(Saved data entries)
───

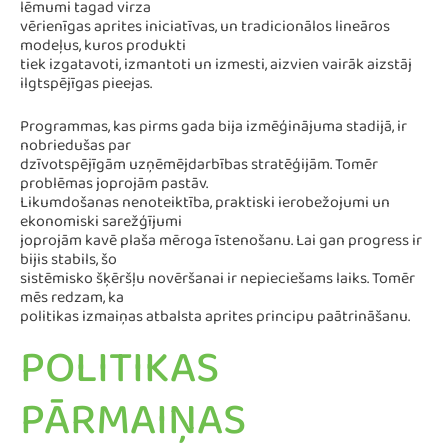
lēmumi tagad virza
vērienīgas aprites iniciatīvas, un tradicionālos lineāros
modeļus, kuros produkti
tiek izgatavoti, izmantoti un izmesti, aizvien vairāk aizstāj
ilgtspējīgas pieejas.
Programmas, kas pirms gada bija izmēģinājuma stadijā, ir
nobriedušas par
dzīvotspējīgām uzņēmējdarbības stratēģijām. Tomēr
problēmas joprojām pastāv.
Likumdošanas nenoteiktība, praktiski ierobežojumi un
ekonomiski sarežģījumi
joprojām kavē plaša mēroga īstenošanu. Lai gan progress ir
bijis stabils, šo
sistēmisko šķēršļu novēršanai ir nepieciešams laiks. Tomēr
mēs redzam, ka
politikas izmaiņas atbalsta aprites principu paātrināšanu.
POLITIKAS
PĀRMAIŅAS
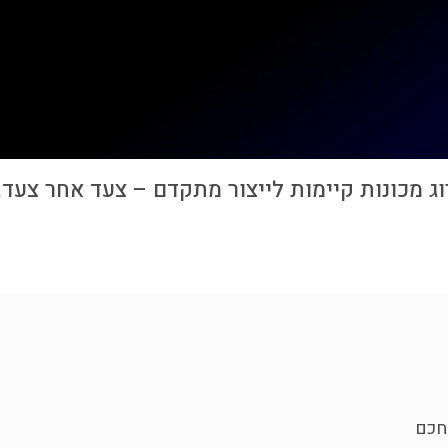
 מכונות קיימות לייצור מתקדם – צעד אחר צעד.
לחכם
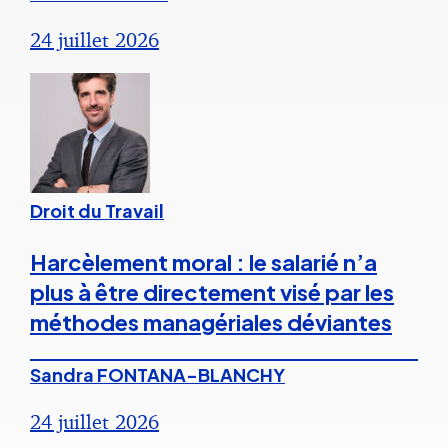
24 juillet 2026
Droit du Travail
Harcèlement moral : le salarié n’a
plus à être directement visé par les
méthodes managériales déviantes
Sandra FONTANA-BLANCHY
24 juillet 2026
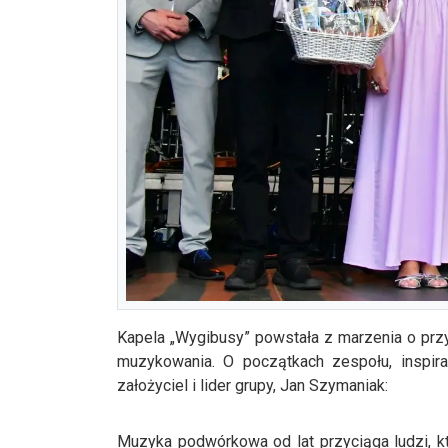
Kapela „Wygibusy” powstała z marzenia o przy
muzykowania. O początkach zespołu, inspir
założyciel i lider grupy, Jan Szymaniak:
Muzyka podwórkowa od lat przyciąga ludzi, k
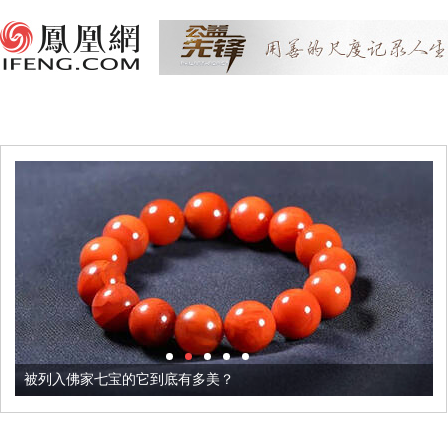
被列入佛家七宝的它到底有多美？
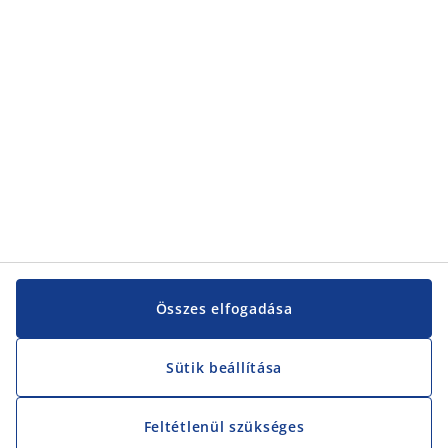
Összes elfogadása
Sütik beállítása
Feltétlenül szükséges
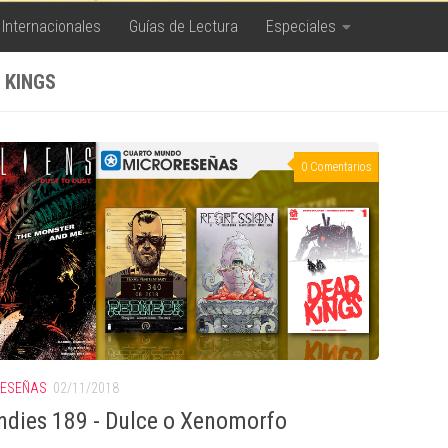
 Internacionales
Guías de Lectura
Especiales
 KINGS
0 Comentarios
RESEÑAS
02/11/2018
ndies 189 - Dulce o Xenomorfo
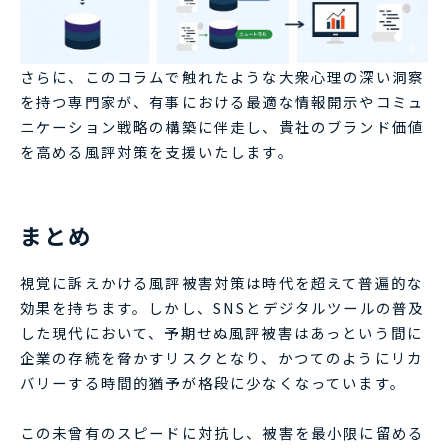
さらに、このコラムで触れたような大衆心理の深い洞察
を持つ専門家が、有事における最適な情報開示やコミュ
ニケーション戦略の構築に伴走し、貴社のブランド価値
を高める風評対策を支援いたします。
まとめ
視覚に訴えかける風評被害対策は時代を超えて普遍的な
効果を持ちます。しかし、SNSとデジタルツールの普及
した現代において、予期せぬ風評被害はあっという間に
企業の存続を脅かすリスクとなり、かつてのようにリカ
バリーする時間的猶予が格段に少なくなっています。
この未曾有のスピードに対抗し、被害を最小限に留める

───

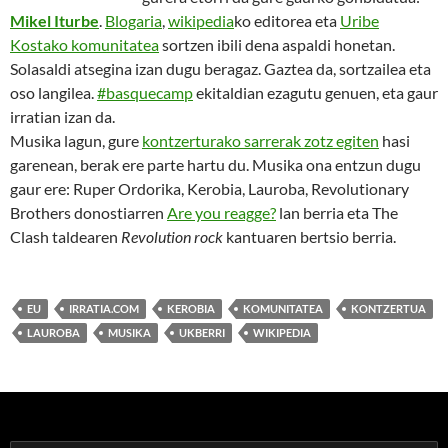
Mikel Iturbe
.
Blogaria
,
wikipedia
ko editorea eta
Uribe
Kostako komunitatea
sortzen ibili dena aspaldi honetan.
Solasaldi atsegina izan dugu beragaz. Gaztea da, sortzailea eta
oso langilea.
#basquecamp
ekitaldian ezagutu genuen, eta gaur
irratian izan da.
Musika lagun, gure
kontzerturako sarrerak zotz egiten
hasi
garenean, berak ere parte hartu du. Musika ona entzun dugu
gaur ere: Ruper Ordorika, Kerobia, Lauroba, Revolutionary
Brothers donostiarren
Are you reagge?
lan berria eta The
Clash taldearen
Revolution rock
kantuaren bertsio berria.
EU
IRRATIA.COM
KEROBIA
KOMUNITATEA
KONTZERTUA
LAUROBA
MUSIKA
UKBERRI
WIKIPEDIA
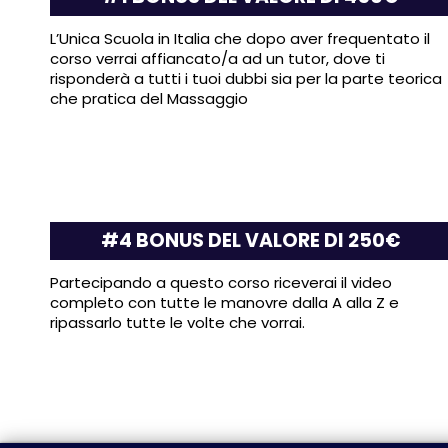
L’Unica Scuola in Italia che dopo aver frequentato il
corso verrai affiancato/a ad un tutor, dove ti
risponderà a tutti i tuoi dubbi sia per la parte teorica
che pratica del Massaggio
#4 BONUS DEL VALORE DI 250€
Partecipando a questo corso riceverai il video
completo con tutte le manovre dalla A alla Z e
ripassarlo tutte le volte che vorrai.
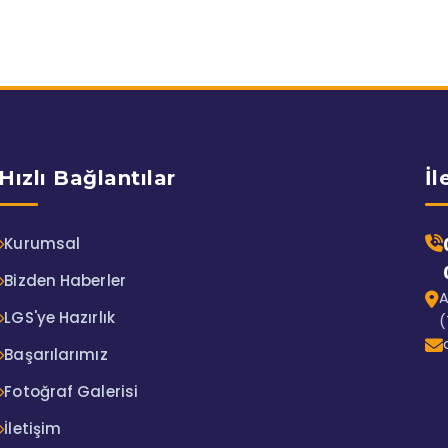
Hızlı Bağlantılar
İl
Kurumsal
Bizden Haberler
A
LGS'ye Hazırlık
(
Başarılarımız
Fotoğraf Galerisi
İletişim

───

**What is required:**
In the records above, find the line containing "sistēmisko šķēršļu novēršanai" and the line containing "この未曾有のスピードに対抗し、被害を最小限に留める", then give both of them again word for word along with every line between. Omit any pictures.

**Written answer:**
sistēmisko šķēršļu novēršanai ir nepieciešams laiks. Tomēr
mēs redzam, ka
politikas izmaiņas atbalsta aprites principu paātrināšanu.
POLITIKAS
PĀRMAIŅAS
 מכונות קיימות לייצור מתקדם – צעד אחר צעד.
לחכם
24 juillet 2026
Droit du Travail
Harcèlement moral : le salarié n’a
plus à être directement visé par les
méthodes managériales déviantes
Sandra FONTANA-BLANCHY
24 juillet 2026
Kapela „Wygibusy” powstała z marzenia o przy
muzykowania. O początkach zespołu, inspir
założyciel i lider grupy, Jan Szymaniak:
Muzyka podwórkowa od lat przyciąga ludzi, k
被列入佛家七宝的它到底有多美？
Összes elfogadása
Sütik beállítása
Feltétlenül szükséges
 Internacionales
Guías de Lectura
Especiales
 KINGS
0 Comentarios
RESEÑAS
02/11/2018
ndies 189 - Dulce o Xenomorfo
さらに、このコラムで触れたような大衆心理の深い洞察
を持つ専門家が、有事における最適な情報開示やコミュ
ニケーション戦略の構築に伴走し、貴社のブランド価値
を高める風評対策を支援いたします。
まとめ
視覚に訴えかける風評被害対策は時代を超えて普遍的な
効果を持ちます。しかし、SNSとデジタルツールの普及
した現代において、予期せぬ風評被害はあっという間に
企業の存続を脅かすリスクとなり、かつてのようにリカ
バリーする時間的猶予が格段に少なくなっています。
この未曾有のスピードに対抗し、被害を最小限に留める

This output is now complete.